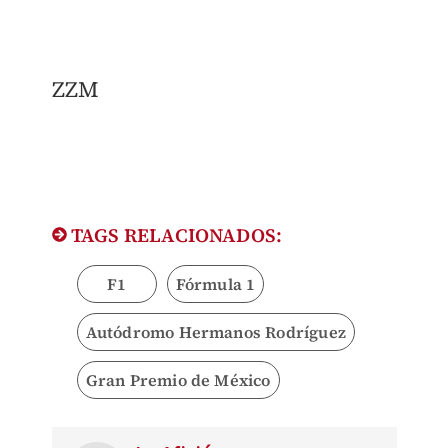
ZZM
TAGS RELACIONADOS:
F1
Fórmula 1
Autódromo Hermanos Rodríguez
Gran Premio de México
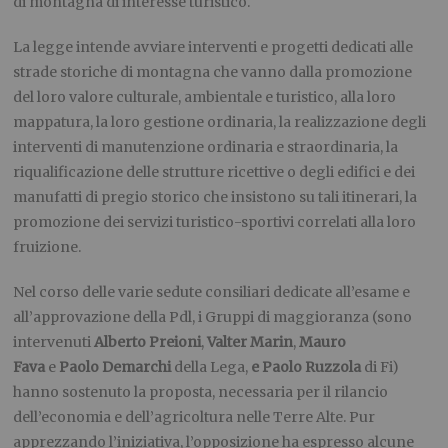
di montagna di interesse turistico.
La legge intende avviare interventi e progetti dedicati alle
strade storiche di montagna che vanno dalla promozione
del loro valore culturale, ambientale e turistico, alla loro
mappatura, la loro gestione ordinaria, la realizzazione degli
interventi di manutenzione ordinaria e straordinaria, la
riqualificazione delle strutture ricettive o degli edifici e dei
manufatti di pregio storico che insistono su tali itinerari, la
promozione dei servizi turistico-sportivi correlati alla loro
fruizione.
Nel corso delle varie sedute consiliari dedicate all’esame e
all’approvazione della Pdl, i Gruppi di maggioranza (sono
intervenuti
Alberto Preioni
,
Valter Marin
,
Mauro
Fava
e
Paolo Demarchi
della Lega,
e Paolo Ruzzola
di Fi)
hanno sostenuto la proposta, necessaria per il rilancio
dell’economia e dell’agricoltura nelle Terre Alte. Pur
apprezzando l’iniziativa, l’opposizione ha espresso alcune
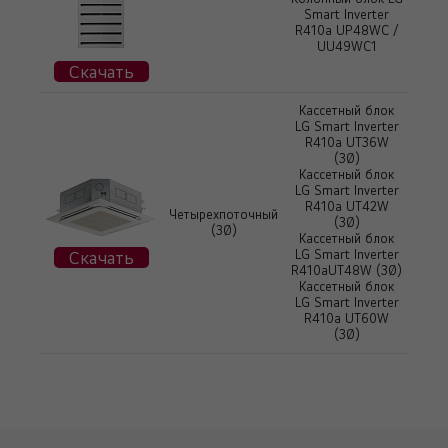
Smart Inverter
R410a UP48WC /
UU49WC1
Скачать
Кассетный блок
LG Smart Inverter
R410a UT36W
(3Ø)
Кассетный блок
LG Smart Inverter
R410a UT42W
Четырехпоточный
(3Ø)
(3Ø)
Кассетный блок
Скачать
LG Smart Inverter
R410aUT48W (3Ø)
Кассетный блок
LG Smart Inverter
R410a UT60W
(3Ø)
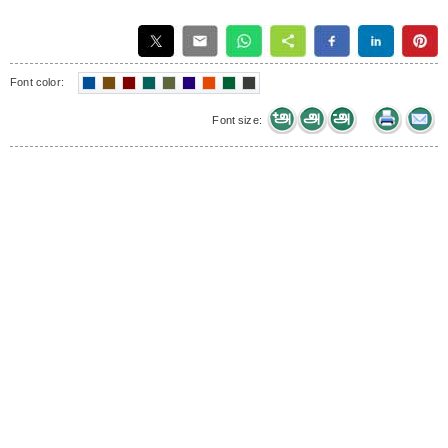
Font color:
Font size:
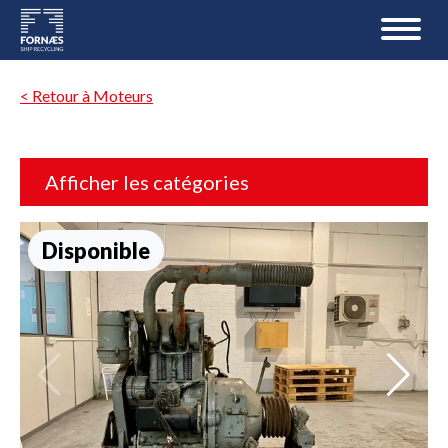
< Retour à Moteurs
Afficher les catégories
Disponible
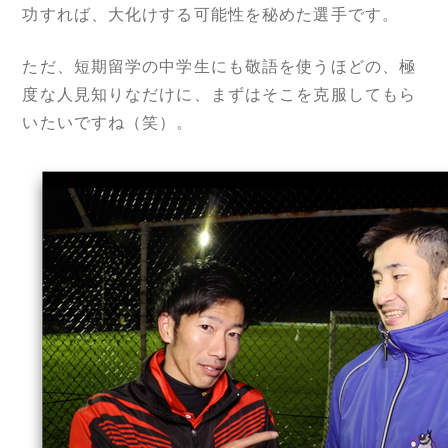
功すれば、大化けする可能性を秘めた選手です。
ただ、短期留学の中学生にも敬語を使うほどの、極
度な人見知りなだけに、まずはそこを克服してもら
いたいですね（笑）。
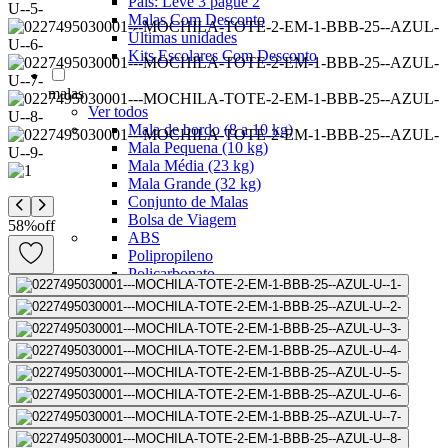
Pais: Leve 3 pague 2
Malas Com Desconto
Últimas unidades
Kits Escolares Com Desconto
malas
Ver todos
Mala de bordo (8 a 10 kg)
Mala Pequena (10 kg)
Mala Média (23 kg)
Mala Grande (32 kg)
Conjunto de Malas
Bolsa de Viagem
58
%
off
ABS
Polipropileno
Policarbonato
Tecido
Para Levar à Bordo
Para Despachar
Mochilas
Ver todos
Mochilas Masculinas
Mochilas Femininas
Mochilas Escolares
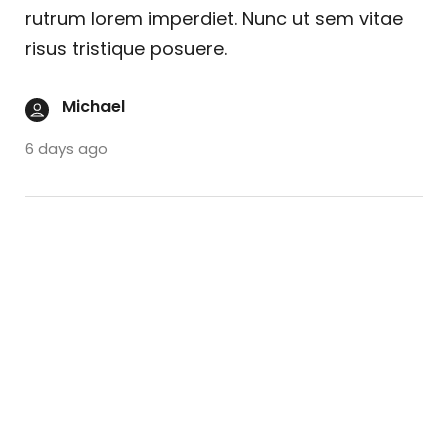
rutrum lorem imperdiet. Nunc ut sem vitae
risus tristique posuere.
Michael
6 days ago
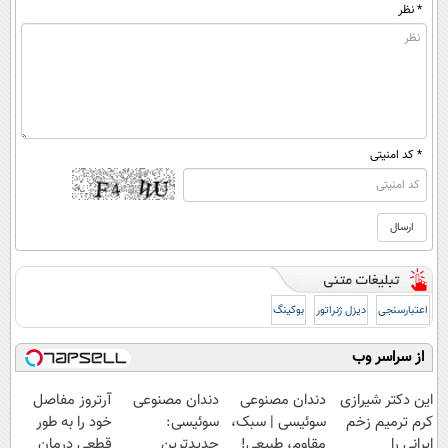
* نظر
* کد امنیتی
اعتبارسنجی
دیزل ژنراتور
بوکینگ
از سراسر وب
این دکتر شیرازی
دندان مصنوعی
دندان مصنوعی
آرتروز مفاصل
کرم ترمیم زخم
سوئیسی | سبک،
سوئیسی:
خود را به طور
ایرانی را
مقاوم، طبیعی!
جدیدترین
قطعی درمان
#####
## Exercise directions
Without copying the pictures, transcribe the entries exactly.

## Solved problem
ZZM
TAGS RELACIONADOS:
F1
Fórmula 1
Autódromo Hermanos Rodríguez
Gran Premio de México
di montagna di interesse turistico.
La legge intende avviare interventi e progetti dedicati alle
strade storiche di montagna che vanno dalla promozione
del loro valore culturale, ambientale e turistico, alla loro
mappatura, la loro gestione ordinaria, la realizzazione degli
interventi di manutenzione ordinaria e straordinaria, la
riqualificazione delle strutture ricettive o degli edifici e dei
manufatti di pregio storico che insistono su tali itinerari, la
promozione dei servizi turistico-sportivi correlati alla loro
fruizione.
Nel corso delle varie sedute consiliari dedicate all’esame e
all’approvazione della Pdl, i Gruppi di maggioranza (sono
intervenuti
Alberto Preioni
,
Valter Marin
,
Mauro
Fava
e
Paolo Demarchi
della Lega,
e Paolo Ruzzola
di Fi)
hanno sostenuto la proposta, necessaria per il rilancio
dell’economia e dell’agricoltura nelle Terre Alte. Pur
apprezzando l’iniziativa, l’opposizione ha espresso alcune
Smart Inverter
R410a UP48WC /
UU49WC1
Скачать
Кассетный блок
LG Smart Inverter
R410a UT36W
(3Ø)
Кассетный блок
LG Smart Inverter
R410a UT42W
Четырехпоточный
(3Ø)
(3Ø)
Кассетный блок
Скачать
LG Smart Inverter
R410aUT48W (3Ø)
Кассетный блок
LG Smart Inverter
R410a UT60W
(3Ø)
Font color:
Font size:
< Retour à Moteurs
Afficher les catégories
Disponible
功すれば、大化けする可能性を秘めた選手です。
ただ、短期留学の中学生にも敬語を使うほどの、極
度な人見知りなだけに、まずはそこを克服してもら
いたいですね（笑）。
Pais: Leve 3 pague 2
Malas Com Desconto
Últimas unidades
Kits Escolares Com Desconto
malas
Ver todos
Mala de bordo (8 a 10 kg)
Mala Pequena (10 kg)
Mala Média (23 kg)
Mala Grande (32 kg)
Conjunto de Malas
Bolsa de Viagem
58
%
off
ABS
Polipropileno
Policarbonato
Tecido
Para Levar à Bordo
Para Despachar
Mochilas
Ver todos
Mochilas Masculinas
Mochilas Femininas
Mochilas Escolares
rutrum lorem imperdiet. Nunc ut sem vitae
risus tristique posuere.
Michael
6 days ago
* نظر
* کد امنیتی
اعتبارسنجی
دیزل ژنراتور
بوکینگ
از سراسر وب
این دکتر شیرازی
دندان مصنوعی
دندان مصنوعی
آرتروز مفاصل
کرم ترمیم زخم
سوئیسی | سبک،
سوئیسی:
خود را به طور
ایرانی را
مقاوم، طبیعی!
جدیدترین
قطعی درمان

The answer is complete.